My good friend Paul LaPrade, a humble genius, presented a program on September 10th (note, not September 11th) entilted "A Concert for Peace 188.8.131.52.11" in Rockford Illinois at the historic Coronado Theater. Paul’s intention was to avoid the painful date of the 11th and focus on peace and how we all must strive to achieve it.
Paul worked in cooperation with the Rockford Interfaith Council in this large undertaking, as it involved speakers from seven faiths plus eight choirs (thus the creative title 184.108.40.206.11). Yet despite the size of the undertaking it all played out in a relaxed, wonderfully creative and introspective way. Of course that would be the LaPrade touch- always a fine grace beneath the action taken.

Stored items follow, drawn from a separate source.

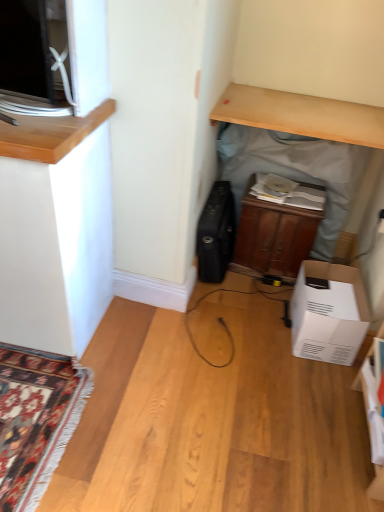 Question: Is light wood desk at upper center at the back of wooden cabinet at center?

Choices:
 (A) yes
 (B) no

Answer: (B)

Question: Can you confirm if wooden cabinet at center is taller than light wood desk at upper center?

Choices:
 (A) no
 (B) yes

Answer: (B)

Question: Is wooden cabinet at center closer to the viewer compared to light wood desk at upper center?

Choices:
 (A) yes
 (B) no

Answer: (B)

Question: From the image's perspective, would you say wooden cabinet at center is positioned over light wood desk at upper center?

Choices:
 (A) no
 (B) yes

Answer: (A)

Question: Can you confirm if wooden cabinet at center is shorter than light wood desk at upper center?

Choices:
 (A) yes
 (B) no

Answer: (B)

Question: Is wooden cabinet at center bigger than light wood desk at upper center?

Choices:
 (A) no
 (B) yes

Answer: (B)

Question: Considering the relative sizes of black matte suitcase at center and light wood desk at upper center in the image provided, is black matte suitcase at center smaller than light wood desk at upper center?

Choices:
 (A) yes
 (B) no

Answer: (B)

Question: Is black matte suitcase at center positioned far away from light wood desk at upper center?

Choices:
 (A) no
 (B) yes

Answer: (A)

Question: Does black matte suitcase at center have a lesser width compared to light wood desk at upper center?

Choices:
 (A) no
 (B) yes

Answer: (B)

Question: From the image's perspective, is black matte suitcase at center under light wood desk at upper center?

Choices:
 (A) no
 (B) yes

Answer: (B)

Question: Does black matte suitcase at center have a greater height compared to light wood desk at upper center?

Choices:
 (A) yes
 (B) no

Answer: (A)

Question: Does black matte suitcase at center appear on the left side of light wood desk at upper center?

Choices:
 (A) yes
 (B) no

Answer: (A)

Question: From the image's perspective, is white cardboard box at lower right on wooden cabinet at center?

Choices:
 (A) yes
 (B) no

Answer: (B) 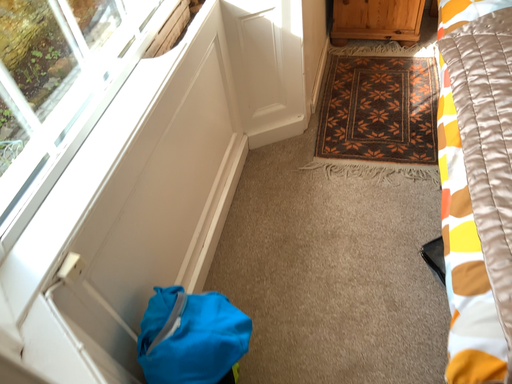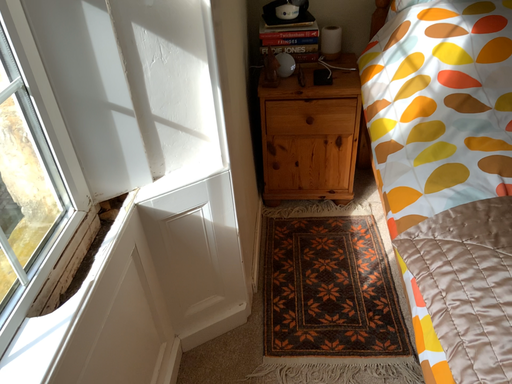 Question: How did the camera likely rotate when shooting the video?

Choices:
 (A) rotated upward
 (B) rotated downward

Answer: (A) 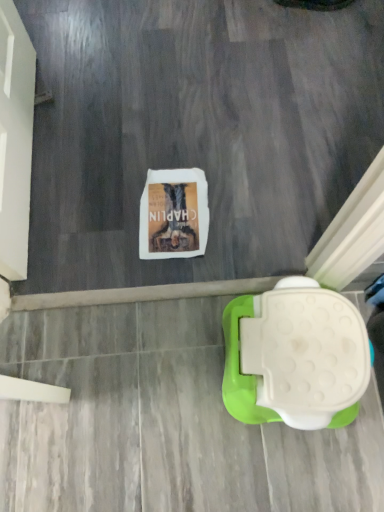 In order to click on free space in front of white plastic toilet at lower right in this screenshot , I will do `click(273, 456)`. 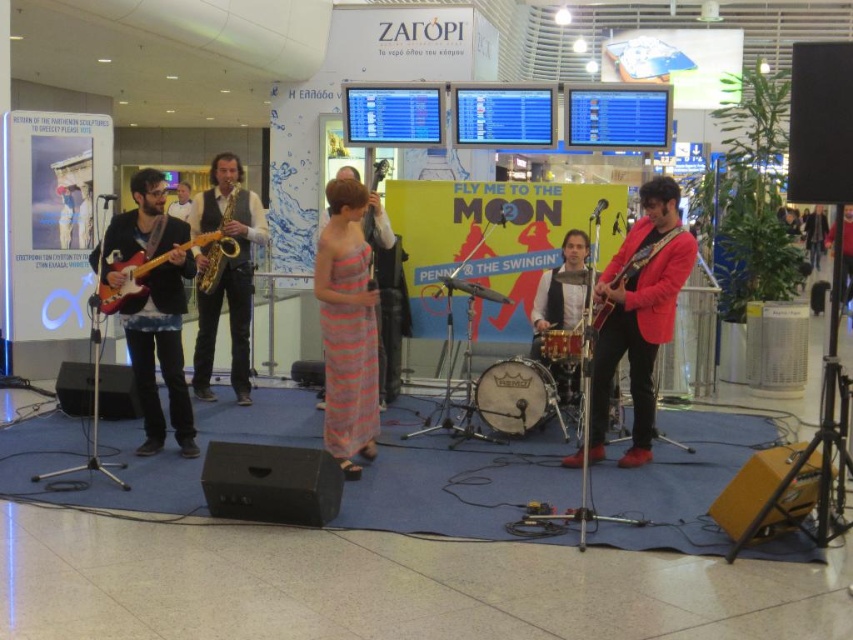 Which is above, matte black guitar at left or pink striped dress at center?

matte black guitar at left

Does matte black guitar at left appear on the right side of pink striped dress at center?

In fact, matte black guitar at left is to the left of pink striped dress at center.

Which is in front, point (186, 250) or point (350, 436)?

Point (350, 436) is in front.

Find the location of a particular element. The width and height of the screenshot is (853, 640). matte black guitar at left is located at coordinates point(154,307).

Does matte wood electric guitar at left appear on the right side of shiny red guitar at center?

No, matte wood electric guitar at left is not to the right of shiny red guitar at center.

Between matte wood electric guitar at left and shiny red guitar at center, which one appears on the right side from the viewer's perspective?

Positioned to the right is shiny red guitar at center.

The image size is (853, 640). Find the location of `matte wood electric guitar at left`. matte wood electric guitar at left is located at coordinates (152, 268).

Identify the location of matte wood electric guitar at left. This screenshot has height=640, width=853. (152, 268).

Between point (247, 234) and point (107, 284), which one is positioned in front?

Point (107, 284)

Does gold shiny saxophone at left appear on the left side of matte wood electric guitar at left?

Correct, you'll find gold shiny saxophone at left to the left of matte wood electric guitar at left.

Measure the distance between point (x=198, y=332) and camera.

Point (x=198, y=332) and camera are 6.90 meters apart.

Where is `gold shiny saxophone at left`? This screenshot has height=640, width=853. gold shiny saxophone at left is located at coordinates (225, 275). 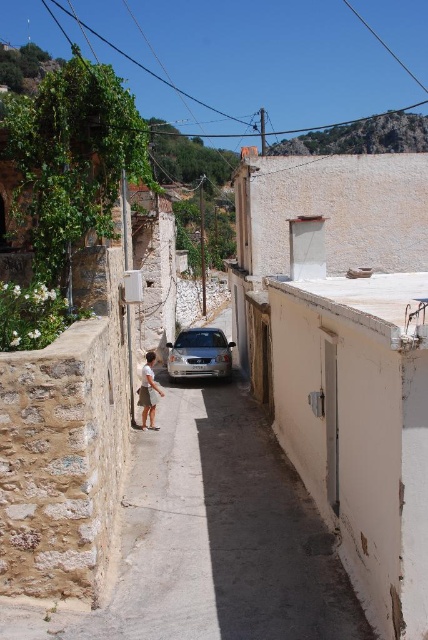 Does smooth concrete alley at center have a smaller size compared to silver metallic car at center?

No, smooth concrete alley at center is not smaller than silver metallic car at center.

Does smooth concrete alley at center have a lesser height compared to silver metallic car at center?

Indeed, smooth concrete alley at center has a lesser height compared to silver metallic car at center.

Identify the location of smooth concrete alley at center. (223, 538).

Which is in front, point (246, 413) or point (140, 378)?

Point (246, 413) is in front.

Who is more distant from viewer, [237,476] or [148,412]?

Positioned behind is point [148,412].

Image resolution: width=428 pixels, height=640 pixels. What do you see at coordinates (223, 538) in the screenshot?
I see `smooth concrete alley at center` at bounding box center [223, 538].

Identify the location of smooth concrete alley at center. The height and width of the screenshot is (640, 428). (223, 538).

Is point (178, 336) behind point (142, 412)?

Yes, it is.

Between silver metallic car at center and white cotton shirt at center, which one is positioned higher?

silver metallic car at center is higher up.

You are a GUI agent. You are given a task and a screenshot of the screen. Output one action in this format:
    pyautogui.click(x=<x>, y=<y>)
    Task: Click on the silver metallic car at center
    The width and height of the screenshot is (428, 640).
    Given the screenshot: What is the action you would take?
    pyautogui.click(x=199, y=355) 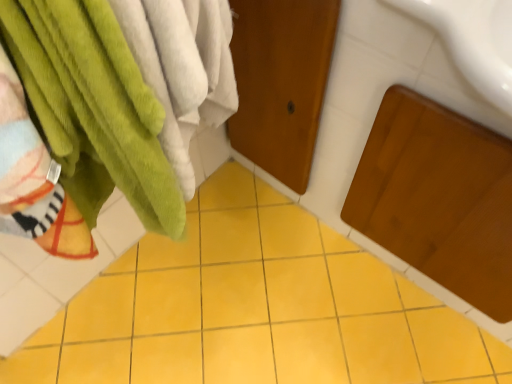 Measure the distance between yellow ceramic tile at center and camera.

A distance of 3.83 feet exists between yellow ceramic tile at center and camera.

What do you see at coordinates (255, 308) in the screenshot?
I see `yellow ceramic tile at center` at bounding box center [255, 308].

You are a GUI agent. You are given a task and a screenshot of the screen. Output one action in this format:
    pyautogui.click(x=<x>, y=<y>)
    Task: Click on the yellow ceramic tile at center
    Image resolution: width=512 pixels, height=384 pixels.
    Given the screenshot: What is the action you would take?
    pyautogui.click(x=255, y=308)

Locate an element on the screen. This screenshot has height=384, width=512. yellow ceramic tile at center is located at coordinates (255, 308). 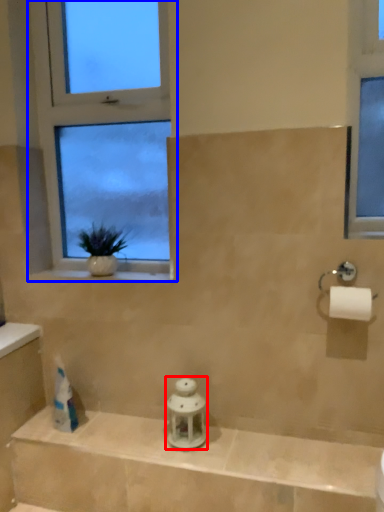 Question: Which point is further to the camera, toiletry (highlighted by a red box) or window (highlighted by a blue box)?

Choices:
 (A) toiletry
 (B) window

Answer: (B) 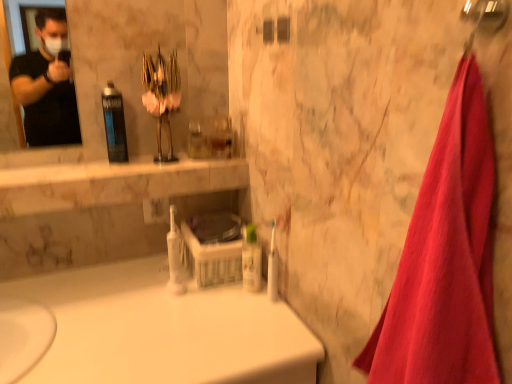 Question: Considering the relative positions of white plastic toothbrush at center and translucent plastic mouthwash at center, the first mouthwash when ordered from top to bottom, in the image provided, is white plastic toothbrush at center to the left or to the right of translucent plastic mouthwash at center, the first mouthwash when ordered from top to bottom,?

Choices:
 (A) right
 (B) left

Answer: (A)

Question: Is point (273, 238) closer or farther from the camera than point (116, 109)?

Choices:
 (A) farther
 (B) closer

Answer: (B)

Question: Considering the real-world distances, which object is farthest from the white plastic toothbrush at center, positioned as the 2th mouthwash in right-to-left order?

Choices:
 (A) red cotton towel at right
 (B) translucent plastic mouthwash at center, which is the third mouthwash in bottom-to-top order
 (C) white plastic toothbrush at center
 (D) clear plastic bottle at center, which is the third mouthwash from top to bottom
 (E) white glossy bathtub at center

Answer: (A)

Question: Considering the real-world distances, which object is closest to the white glossy bathtub at center?

Choices:
 (A) red cotton towel at right
 (B) translucent plastic mouthwash at center, which is the third mouthwash in bottom-to-top order
 (C) white plastic toothbrush at center
 (D) white plastic toothbrush at center, the second mouthwash positioned from the left
 (E) clear plastic bottle at center, which is the third mouthwash from top to bottom

Answer: (D) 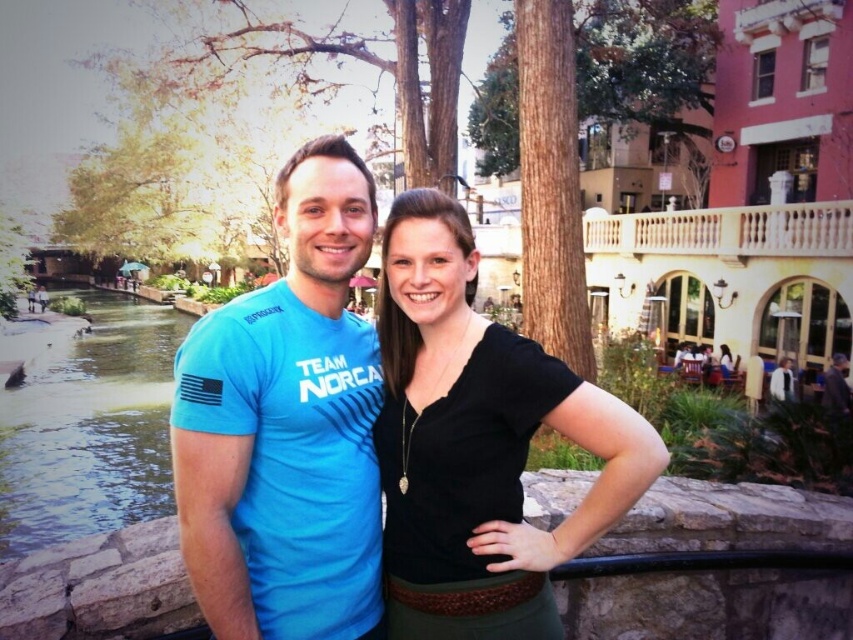 Which is in front, point (215, 582) or point (831, 380)?

Point (215, 582) is more forward.

Can you confirm if blue fabric shirt at center is bigger than dark gray fabric jacket at center?

Yes, blue fabric shirt at center is bigger than dark gray fabric jacket at center.

Does point (300, 154) come farther from viewer compared to point (824, 397)?

No, (300, 154) is in front of (824, 397).

Find the location of a particular element. Image resolution: width=853 pixels, height=640 pixels. blue fabric shirt at center is located at coordinates (286, 426).

The image size is (853, 640). Identify the location of blue fabric shirt at center. (286, 426).

Does point (370, 563) come farther from viewer compared to point (398, 513)?

No, it is in front of (398, 513).

Locate an element on the screen. This screenshot has height=640, width=853. blue fabric shirt at center is located at coordinates (286, 426).

Which is behind, point (399, 237) or point (836, 397)?

The point (836, 397) is behind.

Who is more forward, (x=463, y=292) or (x=825, y=371)?

Point (x=463, y=292) is in front.

Find the location of a particular element. The height and width of the screenshot is (640, 853). black matte shirt at center is located at coordinates (479, 444).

I also must assume that most of my blog readers do not know much about Rockford. It is an aging city in NW Illinois which has struggled for years with rust belt problems- high unemployment, street gangs, poor schools, etc. To witness such an amazing event within a city with these chronic problems is hope embodied. It speaks volumes about the Interfaith Council and the fine people of Rockford who care for their city and about peace.
The speakers, representing the Native American tradition, Judaism, Christianity, Islam, Buddhism, Hinduism, and Baha‘i, for the most part stayed away from referencing 9/11 imagery and pain. Of course we all knew it was a subtext- yet their message for September 10th was of peace and what insight each religion, in its best hours not its worst, could share with us in our quest for peace. I enjoyed the opening short speech by Native American speaker Dennis Dillard, about visiting “Miracle” the white bison (symbolic of peace and unity to virtually all Native Americans), born in Wisconsin in 1994.
The speech which I enjoyed the most, and which necessitated audience participation was by Buddhist leader Xuan Dinh. Dressed in traditional orange Buddhist monk garb, he simply told us we must, as an audience, breathe. Well of course we were going to do that- but now he was gently imploring us to be conscious of our breath-- that which keeps us alive and connects us constantly to the ether of the world. And as he encouraged us to breathe and close our eyes, he intoned for us the Buddhist chant (alternating between the chant and telling us the translation) “May I be Happy”. It was a very sweet and touching few minutes and quite delightful in its simplicity. Please read below for more about this text.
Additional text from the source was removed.